So far, it has pulled in only $3.6 billion in funding for research, manufacturing and subsidies for poor countries. AstraZeneca, one of three companies that have promised to deliver vaccines, just announced promising data showing that its candidate is 70 percent effective on average, and potentially up to 90 percent effective. It is not yet known whether the other two will be effective. And it may be difficult to secure the necessary billions of doses in an affordable, timely way because the United States and other wealthy countries have cut separate deals for their citizens.
In recent months, Mr. Gates, who emphasizes that he is one of many involved in the vaccine effort, has hosted online round tables with drug company officials. He has pursued financial commitments from world leaders: In one week alone, he and his wife and co-chair, Melinda Gates, spoke with President Emmanuel Macron of France, Chancellor Angela Merkel of Germany, President Ursula von der Leyen of the European Commission and Crown Prince Mohammed bin Zayed of Abu Dhabi.

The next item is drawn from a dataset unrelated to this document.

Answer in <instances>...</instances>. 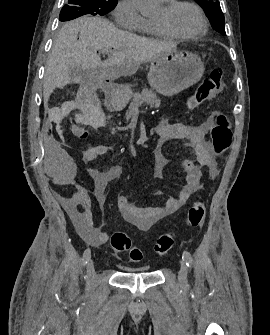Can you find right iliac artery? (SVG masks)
I'll use <instances>...</instances> for the list:
<instances>
[{"instance_id":"right-iliac-artery-1","label":"right iliac artery","mask_w":270,"mask_h":335,"mask_svg":"<svg viewBox=\"0 0 270 335\" xmlns=\"http://www.w3.org/2000/svg\"><path fill=\"white\" fill-rule=\"evenodd\" d=\"M90 256H91V250L88 248L84 251L83 257H82V262L84 265L88 263Z\"/></svg>"}]
</instances>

In Washington, he has consulted frequently with Dr. Anthony S. Fauci, the nation’s chief infectious disease expert and a longtime collaborator on vaccine initiatives, and talked to Senator Mitch McConnell, a polio survivor who has been supportive of programs to eradicate that and other scourges. And to help staff the vaccine effort, his foundation has provided millions of dollars for McKinsey & Company consultants.
“Some people will say, ‘Why should it be him?’” said Dr. Ariel Pablos-Méndez, former director of knowledge management at the W.H.O. “He has the star power. He has the resources. He cares. There are many players that do things, but not at the scale of Gates.”
If the initiative, aided by Mr. Gates’s fortune and focus, manages to help protect the world’s poor from a virus that has already killed more than 1.3 million people, it will affirm the strategies he has promoted in his philanthropic work, including incentives for drug companies.
If the endeavor falls short, however, it could intensify calls for a more radical approach.
Amid the pandemic, some public health officials and advocates argue that vaccine makers, many of which have benefited from unprecedented public funding, should be compelled to share their technology, data and know-how to maximize production. India and South Africa, for example, are pushing to suspend the global enforcement of intellectual property rights involving the virus.
Dr. Zweli Lawrence Mkhize, South Africa’s health minister, said that the usual practices did not apply in this crisis. “There has to be a degree of broader consultation that looks at what is best for humanity,” he said in an interview.